**Work required:**
Return every line from the records below that has the word "window".

BEGIN Extracted records

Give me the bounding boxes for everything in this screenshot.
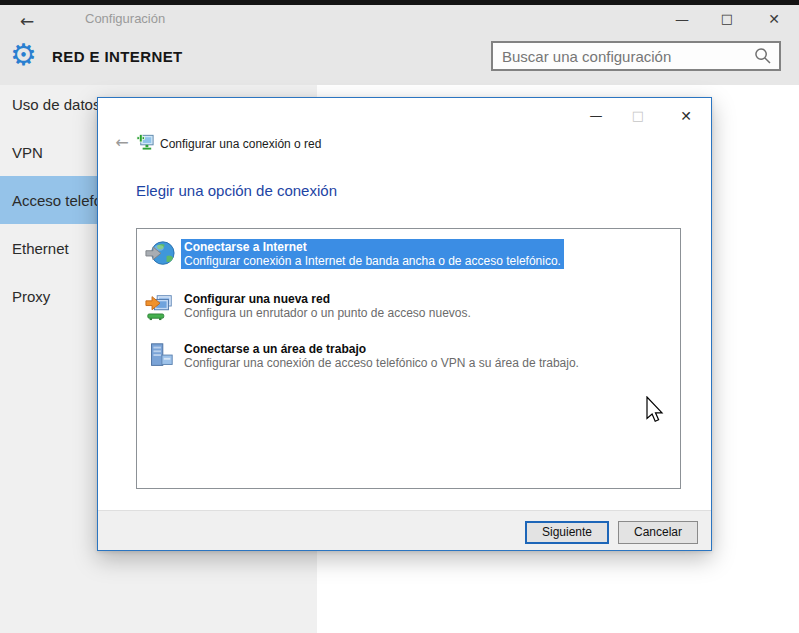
option-connect-to-workplace[interactable]: Conectarse a un área de trabajo Configur… [145,341,582,371]
cancel-button[interactable]: Cancelar [618,521,698,544]
settings-gear-icon: ⚙ [10,40,37,70]
sidebar-item-label: Uso de datos [12,96,100,113]
sidebar-item-label: Acceso telefó [12,192,102,209]
blue-server-blocks-icon [145,341,175,371]
sidebar-item-label: Proxy [12,288,50,305]
option-text-block: Conectarse a un área de trabajo Configur… [181,341,582,371]
connection-options-list: Conectarse a Internet Configurar conexió… [136,228,681,489]
option-text-block: Configurar una nueva red Configura un en… [181,291,474,321]
option-description: Configura un enrutador o un punto de acc… [184,306,471,320]
setup-connection-dialog: — □ ✕ ← Configurar una conexión o red El… [97,97,712,551]
mouse-cursor-icon [645,396,664,425]
option-description: Configurar conexión a Internet de banda … [184,254,561,268]
dialog-minimize-button[interactable]: — [581,104,611,128]
sidebar-item-label: Ethernet [12,240,69,257]
page-title: RED E INTERNET [52,48,183,65]
search-icon[interactable] [754,47,772,65]
option-title: Conectarse a Internet [184,240,561,254]
monitors-with-orange-arrow-icon [145,291,175,321]
minimize-button[interactable]: — [666,7,698,31]
dialog-close-button[interactable]: ✕ [671,104,701,128]
dialog-title: Configurar una conexión o red [160,137,321,151]
wizard-monitor-plus-icon [136,132,155,151]
option-connect-to-internet[interactable]: Conectarse a Internet Configurar conexió… [145,239,564,269]
search-input[interactable] [493,48,754,65]
next-button[interactable]: Siguiente [525,521,609,544]
window-title: Configuración [85,11,165,26]
search-box[interactable] [491,41,781,71]
close-button[interactable]: ✕ [758,7,790,31]
dialog-maximize-button: □ [623,104,653,128]
back-arrow-icon[interactable]: ← [14,10,40,32]
dialog-back-arrow-icon[interactable]: ← [111,133,133,153]
option-title: Conectarse a un área de trabajo [184,342,579,356]
sidebar-item-label: VPN [12,144,43,161]
maximize-button[interactable]: □ [711,7,743,31]
dialog-heading: Elegir una opción de conexión [136,182,337,199]
option-title: Configurar una nueva red [184,292,471,306]
settings-window: ← Configuración — □ ✕ ⚙ RED E INTERNET U… [0,0,799,633]
option-text-block: Conectarse a Internet Configurar conexió… [181,239,564,269]
option-setup-new-network[interactable]: Configurar una nueva red Configura un en… [145,291,474,321]
option-description: Configurar una conexión de acceso telefó… [184,356,579,370]
globe-with-arrow-icon [145,239,175,269]
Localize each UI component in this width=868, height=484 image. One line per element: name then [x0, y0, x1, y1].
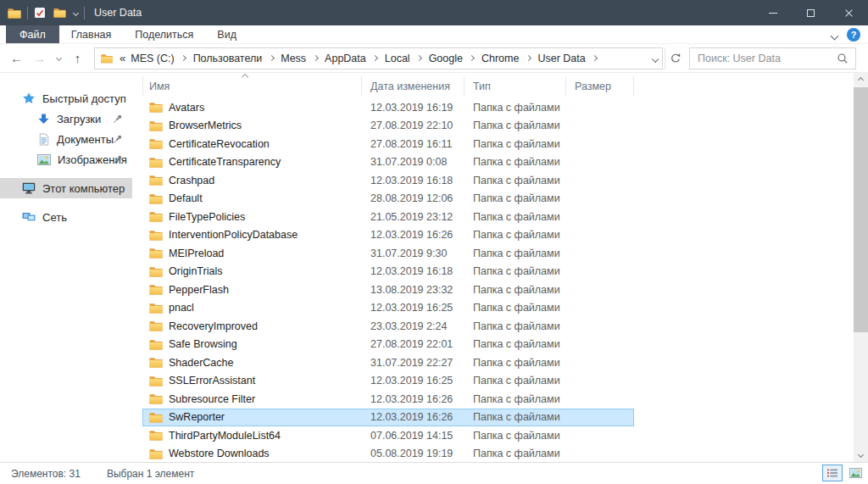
- maximize-button[interactable]: [792, 0, 830, 25]
- breadcrumb-chevron-icon[interactable]: [369, 56, 382, 60]
- breadcrumb-chevron-icon[interactable]: [588, 56, 602, 60]
- thumbnails-view-button[interactable]: [845, 465, 865, 481]
- explorer-window: User Data Файл Главная Поделиться Вид ? …: [0, 0, 868, 484]
- file-name: MEIPreload: [169, 248, 224, 259]
- file-list-area: Имя Дата изменения Тип Размер Avatars 12…: [132, 73, 868, 462]
- breadcrumb-chevron-icon[interactable]: [177, 56, 191, 60]
- new-folder-icon[interactable]: [53, 8, 66, 18]
- file-row[interactable]: SSLErrorAssistant 12.03.2019 16:25 Папка…: [142, 372, 634, 391]
- back-button[interactable]: ←: [5, 51, 28, 65]
- breadcrumb-chevron-icon[interactable]: [309, 56, 322, 60]
- sidebar-item-network[interactable]: Сеть: [0, 207, 132, 227]
- sidebar-item-this-pc[interactable]: Этот компьютер: [0, 178, 132, 198]
- folder-icon: [149, 393, 163, 404]
- address-dropdown-chevron-icon[interactable]: [653, 53, 658, 64]
- file-date-modified: 12.03.2019 16:18: [362, 175, 465, 186]
- breadcrumb-segment[interactable]: Chrome: [479, 53, 535, 64]
- up-button[interactable]: ↑: [66, 51, 89, 65]
- file-date-modified: 21.05.2019 23:12: [362, 211, 465, 223]
- file-date-modified: 12.03.2019 16:18: [362, 265, 465, 277]
- download-arrow-icon: [37, 113, 50, 125]
- sidebar-item-documents[interactable]: Документы: [0, 129, 132, 149]
- file-row[interactable]: CertificateTransparency 31.07.2019 0:08 …: [142, 153, 634, 172]
- column-header-type[interactable]: Тип: [465, 73, 566, 98]
- breadcrumb-chevron-icon[interactable]: [521, 56, 535, 60]
- tab-file[interactable]: Файл: [6, 25, 59, 43]
- file-row[interactable]: pnacl 12.03.2019 16:25 Папка с файлами: [142, 299, 634, 318]
- customize-toolbar-chevron-icon[interactable]: [74, 11, 78, 15]
- file-row[interactable]: Avatars 12.03.2019 16:19 Папка с файлами: [142, 98, 634, 117]
- file-row[interactable]: ThirdPartyModuleList64 07.06.2019 14:15 …: [142, 426, 634, 445]
- column-header-name[interactable]: Имя: [142, 73, 362, 98]
- file-row[interactable]: ShaderCache 31.07.2019 22:27 Папка с фай…: [142, 353, 634, 372]
- breadcrumb-chevron-icon[interactable]: [465, 56, 479, 60]
- file-row[interactable]: BrowserMetrics 27.08.2019 22:10 Папка с …: [142, 117, 634, 136]
- expand-ribbon-chevron-icon[interactable]: [832, 27, 837, 42]
- file-row[interactable]: OriginTrials 12.03.2019 16:18 Папка с фа…: [142, 263, 634, 281]
- breadcrumb-segment[interactable]: AppData: [322, 53, 382, 64]
- search-box: [689, 47, 856, 70]
- properties-icon[interactable]: [34, 7, 46, 19]
- folder-icon: [149, 320, 163, 331]
- status-bar: Элементов: 31 Выбран 1 элемент: [0, 462, 868, 484]
- file-row[interactable]: MEIPreload 31.07.2019 9:30 Папка с файла…: [142, 244, 634, 263]
- breadcrumb-segment[interactable]: Пользователи: [191, 53, 279, 64]
- file-name: Crashpad: [169, 175, 214, 186]
- tab-share[interactable]: Поделиться: [123, 25, 205, 43]
- file-row[interactable]: SwReporter 12.03.2019 16:26 Папка с файл…: [142, 409, 634, 427]
- close-button[interactable]: [830, 0, 868, 25]
- thumbnails-view-icon: [849, 468, 862, 478]
- file-row[interactable]: Subresource Filter 12.03.2019 16:26 Папк…: [142, 390, 634, 409]
- file-name: ShaderCache: [169, 357, 233, 369]
- file-date-modified: 31.07.2019 22:27: [362, 357, 465, 369]
- sidebar-item-pictures[interactable]: Изображения: [0, 149, 132, 170]
- details-view-button[interactable]: [822, 465, 843, 481]
- scroll-down-icon[interactable]: [854, 448, 868, 462]
- file-row[interactable]: InterventionPolicyDatabase 12.03.2019 16…: [142, 226, 634, 245]
- file-date-modified: 12.03.2019 16:25: [362, 302, 465, 314]
- breadcrumb-chevron-icon[interactable]: [264, 56, 278, 60]
- scrollbar-thumb[interactable]: [854, 87, 868, 332]
- file-row[interactable]: FileTypePolicies 21.05.2019 23:12 Папка …: [142, 208, 634, 226]
- file-type: Папка с файлами: [465, 320, 566, 332]
- file-row[interactable]: PepperFlash 13.08.2019 23:32 Папка с фай…: [142, 281, 634, 299]
- minimize-button[interactable]: [754, 0, 792, 25]
- breadcrumb-segment[interactable]: Mess: [278, 53, 322, 64]
- file-row[interactable]: Crashpad 12.03.2019 16:18 Папка с файлам…: [142, 171, 634, 190]
- sidebar-item-quick-access[interactable]: Быстрый доступ: [0, 88, 132, 108]
- breadcrumb-segment[interactable]: User Data: [535, 53, 601, 64]
- breadcrumb-segment[interactable]: Local: [382, 53, 426, 64]
- file-row[interactable]: CertificateRevocation 27.08.2019 16:11 П…: [142, 135, 634, 153]
- file-date-modified: 12.03.2019 16:19: [362, 102, 465, 114]
- breadcrumb-segment[interactable]: MES (C:): [128, 53, 190, 64]
- close-icon: [844, 8, 854, 18]
- forward-button[interactable]: →: [28, 51, 51, 65]
- help-icon[interactable]: ?: [847, 28, 860, 42]
- breadcrumb-chevron-icon[interactable]: [413, 56, 426, 60]
- search-icon[interactable]: [837, 53, 849, 64]
- sidebar-item-label: Документы: [57, 133, 114, 146]
- file-row[interactable]: Default 28.08.2019 12:06 Папка с файлами: [142, 190, 634, 209]
- scroll-up-icon[interactable]: [854, 73, 868, 87]
- refresh-icon[interactable]: [665, 47, 685, 70]
- file-date-modified: 13.08.2019 23:32: [362, 284, 465, 296]
- column-header-size[interactable]: Размер: [566, 73, 634, 98]
- breadcrumb-overflow[interactable]: «: [119, 52, 128, 64]
- file-row[interactable]: RecoveryImproved 23.03.2019 2:24 Папка с…: [142, 317, 634, 336]
- file-name: FileTypePolicies: [169, 211, 245, 223]
- file-row[interactable]: Safe Browsing 27.08.2019 22:01 Папка с ф…: [142, 336, 634, 354]
- folder-icon: [149, 339, 163, 350]
- file-row[interactable]: Webstore Downloads 05.08.2019 19:19 Папк…: [142, 445, 634, 463]
- tab-view[interactable]: Вид: [205, 25, 248, 43]
- folder-icon: [149, 138, 163, 149]
- address-bar[interactable]: « MES (C:) Пользователи Mess AppData Loc…: [94, 47, 663, 70]
- file-type: Папка с файлами: [465, 120, 566, 131]
- sidebar-item-downloads[interactable]: Загрузки: [0, 108, 132, 129]
- tab-home[interactable]: Главная: [59, 25, 124, 43]
- search-input[interactable]: [690, 53, 837, 64]
- recent-locations-chevron-icon[interactable]: [51, 56, 66, 60]
- vertical-scrollbar[interactable]: [854, 73, 868, 462]
- column-header-date[interactable]: Дата изменения: [362, 73, 465, 98]
- folder-icon: [149, 193, 163, 204]
- breadcrumb-segment[interactable]: Google: [426, 53, 479, 64]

END Extracted records

**Reply:**
window-title: Configuración [85,11,165,26]
settings-window: ← Configuración — □ ✕ ⚙ RED E INTERNET U… [0,0,799,633]
- explorer-window: User Data Файл Главная Поделиться Вид ? …: [0, 0, 868, 484]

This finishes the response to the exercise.